NWB is more than just a file format; it defines an ecosystem of tools, methods, and standards for storing, sharing, and analyzing complex neurophysiology data. The following provides a high-level overview of the main components for the NWB:N data standardization ecosystem. For each component we provide an overview of the problem, its function, and a description.
Problem: Definition of neuroscience data standards.
Approach: To support the formal and verifiable specification of neurodata file formats, NWB:N relies on the NWB:N specification language.
Function: The specification language provides mechanism to formally specify the organization of data.
Description: The specification language is defined in YAML (or JSON). The specification language defines formal structures for describing the organization of complex data using basic concepts, e.g., Groups, Datasets, Attributes, and Links. The specification language is used to extend the format, which is necessary to store types of data that are not currently managed by the format
Problem: Efficient interaction with neuroscience data.
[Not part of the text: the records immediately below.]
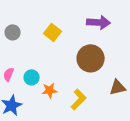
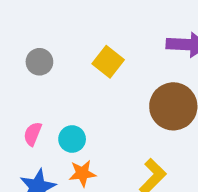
orange star: (50, 90) -> (82, 173), moved

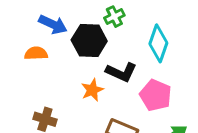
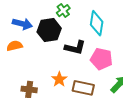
orange star: (92, 90) -> (59, 79), moved

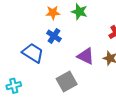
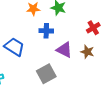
blue cross: (54, 36) -> (46, 31), moved, turned -32

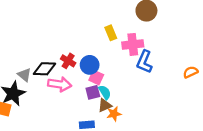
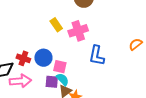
blue L-shape: (144, 62) -> (97, 56), moved
pink square: (96, 77) -> (60, 67), moved
purple square: (93, 92) -> (52, 82), turned 32

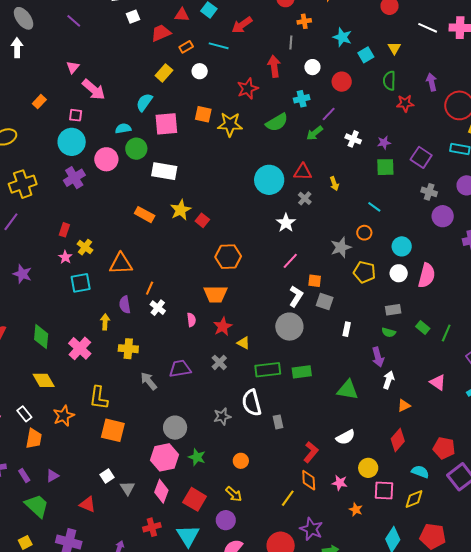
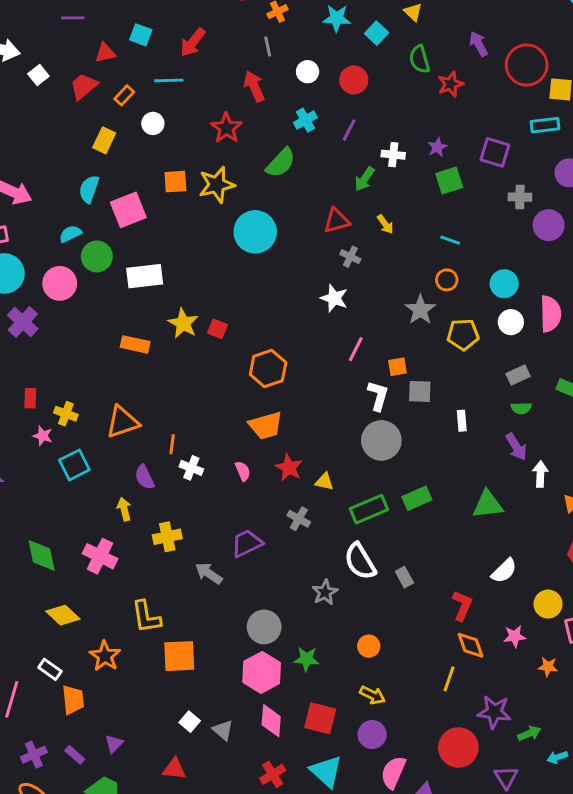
green arrow: (315, 133) -> (364, 179), moved
cyan circle: (269, 180) -> (255, 232), moved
Approach: Develop APIs that provide easy-to-use representations of NWB:N neurodata types for programmatic use and enable the mapping of these representations to/from data storage based on the NWB:N format specification.
Function: The role of data API(s) is to facilitate efficient interaction with neuroscience data stored in the NWB:N data format (e.g,. for reading, writing, querying, and analyzing neuroscience data). An API provides a stable and usable interface for programmatic use and development of new applications. The API should insulate developers and users from implementation details related to the specification language, format specification, and data storage.
Description: NWB:N currently provides the following APIs
- PyNWB: Python reference API for NWB:N 2 to read, write, use, extend, and analyze data stored in NWB:N. Documentation . Sources (GitHub)
- MatNWB: Matlab API for NWB:N. Documentation . Sources (GitHub)
Community Software: In addition to the core APIs developed by the NWB team, there is a growing collection of software tools and libraries that support NWB. See our Analysis and Visualization Tools page for a list of tools that support NWB.
Problem: Storage of large collections of neuroscience data.
Approach: The NWB:N format currently uses the Hierarchical Data Format (HDF5) as primary storage mechanism.
Function: Data storage maps NWB:N primitives (Groups, Datasets, Attributes, Links etc.) to storage. In the case of HDF5 this is currently mostly a 1-to-1 mapping as the NWB:N primitives largely match HDF5 primitives.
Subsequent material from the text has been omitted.